Я несколько удивлённо обернулся к обоим.
– Не понял, а что это у вас за странное предубеждение к полякам?
– Как, а вы же разве не знаете?! – в голос возопили граждане Лобов и Груздев.
– Ну-у, допустим, нет…
– Да ихняя пьяная Польша завсегда нас притесняла, культурно выражаясь. Ляхи они и есть! Веру свою католическую везде насаждают, попам нашим жениться запрещают. Говорят, вы в навозе живёте, а сами всё добро подчистую под себя гребут! Мы-де холопы и хамы, а у них любой малый шляхтич может самому королю на сейме рот затыкать! Чуть ихний Сигизмунд слово против скажет, так они его под зад коленом и в дальний Кряков! Пиво, правда, хорошее варят, но зато доброй водки у них нет! Нету, на-кась выкуси! На границы наши зарятся, преференций всяческих требуют, извинений невесть за что, ещё льгот торговых, а сами к нам то с турками, то с немцами, то с французами так и лезут, так и лезут, ровно тараканы какие…
– Ясно, – спокойно поправив фуражку, вздохнул я. – Ничего нового, ничего толкового, всё на эмоциях, всё по штампу. Не цепляет.
– Дак вы только гляньте попристальнее, как он ей на ухо приятности шепчет, а Бабуленька-ягуленька ажно в смехе так и заходится, – скрипя зубами, буркнул Митяй. – От нутром чую, что энто он ей про нас всяческие гадости рассказывает. Вроде того, что у вас планшетка толстая, а у Филимона Митрофановича прыщ зелёный на носу зреет.
Я даже не стал отвечать на эту чушь, особенно по поводу планшетки. Да, пока были у наместника, я, не скрываясь, сунул туда пару круассанов. Кстати, для того же Мити!
Теперь не дам. Будет знать, как мою любимую планшетку толстой называть.
Меж тем переговоры Яги и молодого польского офицера закончились вместе с наливкой. Она подошла к избушке, поднялась по лесенке, изрядно приподнимая подол, чтоб не навернуться.
– Никитушка, вниз спустись.

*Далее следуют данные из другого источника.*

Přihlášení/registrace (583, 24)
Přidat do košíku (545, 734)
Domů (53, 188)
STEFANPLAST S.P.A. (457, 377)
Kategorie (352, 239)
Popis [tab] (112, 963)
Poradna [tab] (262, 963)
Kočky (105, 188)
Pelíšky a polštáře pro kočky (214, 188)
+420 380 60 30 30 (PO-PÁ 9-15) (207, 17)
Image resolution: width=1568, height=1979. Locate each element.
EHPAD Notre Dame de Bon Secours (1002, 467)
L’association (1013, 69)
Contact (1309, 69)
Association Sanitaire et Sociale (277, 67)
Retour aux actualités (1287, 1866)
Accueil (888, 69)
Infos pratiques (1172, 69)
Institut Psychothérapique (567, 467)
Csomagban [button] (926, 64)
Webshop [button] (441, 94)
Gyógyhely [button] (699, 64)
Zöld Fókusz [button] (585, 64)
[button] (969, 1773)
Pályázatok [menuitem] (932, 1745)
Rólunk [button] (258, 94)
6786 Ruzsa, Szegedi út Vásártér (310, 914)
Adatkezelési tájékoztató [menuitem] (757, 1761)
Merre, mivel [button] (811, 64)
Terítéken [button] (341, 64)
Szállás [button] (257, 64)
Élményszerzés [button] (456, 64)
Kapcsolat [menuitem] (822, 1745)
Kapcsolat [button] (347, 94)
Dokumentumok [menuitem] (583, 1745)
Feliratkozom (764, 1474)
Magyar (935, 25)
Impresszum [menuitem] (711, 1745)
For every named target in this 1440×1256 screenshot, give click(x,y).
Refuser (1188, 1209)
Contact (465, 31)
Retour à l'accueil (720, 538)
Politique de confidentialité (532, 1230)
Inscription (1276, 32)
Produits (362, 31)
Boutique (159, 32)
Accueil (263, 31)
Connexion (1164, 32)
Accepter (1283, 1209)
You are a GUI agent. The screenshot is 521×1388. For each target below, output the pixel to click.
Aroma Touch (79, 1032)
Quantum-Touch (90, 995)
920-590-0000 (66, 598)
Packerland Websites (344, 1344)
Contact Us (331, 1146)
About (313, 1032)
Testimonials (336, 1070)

Тебе пан Тадеуш руку пожать хочет.
– Не ходите, Никита Иванович, отец родной, – опять дружно кинулись ко мне в ноги Митька с дьяком. – Да плюньте вы ему с крыльца на шапку и бежим! Не попустим нашей святой веры послабления! Не дадим наши духовные скрепы поганым католикам на поругание-е.
Я молча кивнул нашей эксперт-криминалистке, строго зыркнул на визжащую оппозицию и, так же не говоря дурного слова, быстро сбежал по ступенькам вниз.
– Лейтенант милиции Ивашов, Никита Иванович, честь имею.